[Source data]
=== Begin Enclosure ===

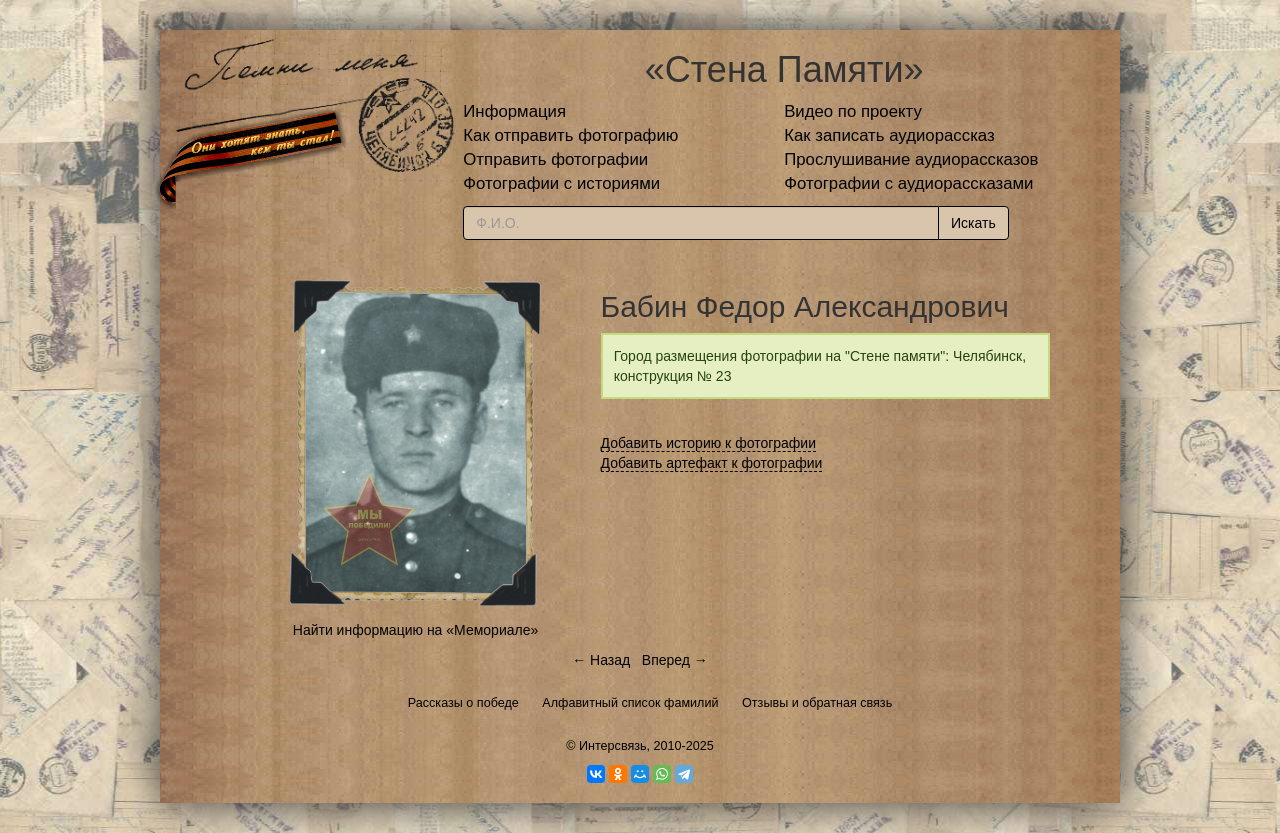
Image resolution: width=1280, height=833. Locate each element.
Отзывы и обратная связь (817, 703)
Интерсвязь (613, 746)
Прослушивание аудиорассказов (911, 159)
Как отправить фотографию (570, 135)
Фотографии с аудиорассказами (908, 183)
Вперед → (675, 660)
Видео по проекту (853, 111)
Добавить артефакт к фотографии (712, 463)
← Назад (601, 660)
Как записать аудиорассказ (889, 135)
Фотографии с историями (561, 183)
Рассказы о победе (463, 703)
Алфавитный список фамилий (630, 703)
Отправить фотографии (555, 159)
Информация (514, 111)
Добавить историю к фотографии (709, 443)
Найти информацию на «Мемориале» (415, 630)
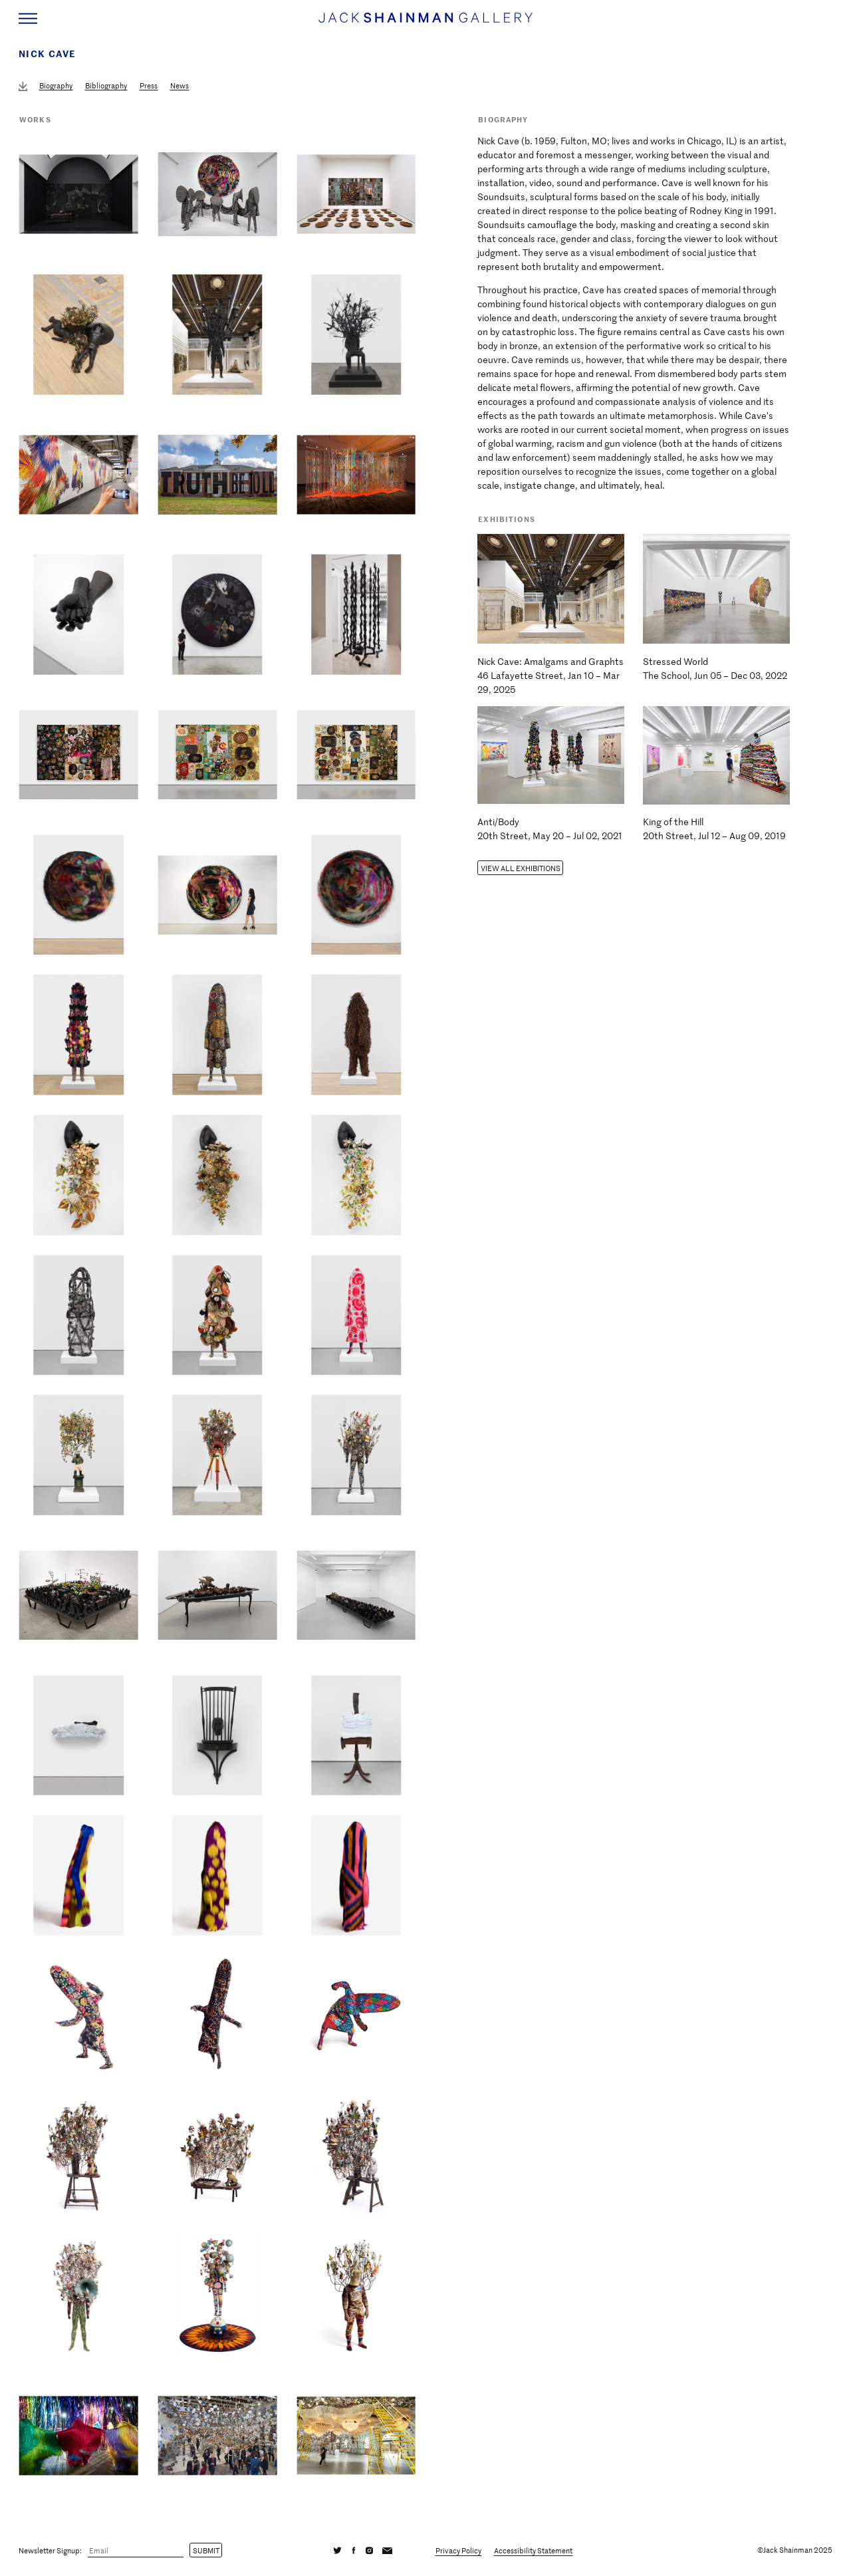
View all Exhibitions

=== End Enclosure ===

● **Problem details**
When copying the records above, please match them exactly but leave out all pictures.

● **Exercise answer**
Image resolution: width=1280, height=833. Locate each element.
Отзывы и обратная связь (817, 703)
Интерсвязь (613, 746)
Прослушивание аудиорассказов (911, 159)
Как отправить фотографию (570, 135)
Фотографии с аудиорассказами (908, 183)
Вперед → (675, 660)
Видео по проекту (853, 111)
Добавить артефакт к фотографии (712, 463)
← Назад (601, 660)
Как записать аудиорассказ (889, 135)
Фотографии с историями (561, 183)
Рассказы о победе (463, 703)
Алфавитный список фамилий (630, 703)
Отправить фотографии (555, 159)
Информация (514, 111)
Добавить историю к фотографии (709, 443)
Найти информацию на «Мемориале» (415, 630)
View all Exhibitions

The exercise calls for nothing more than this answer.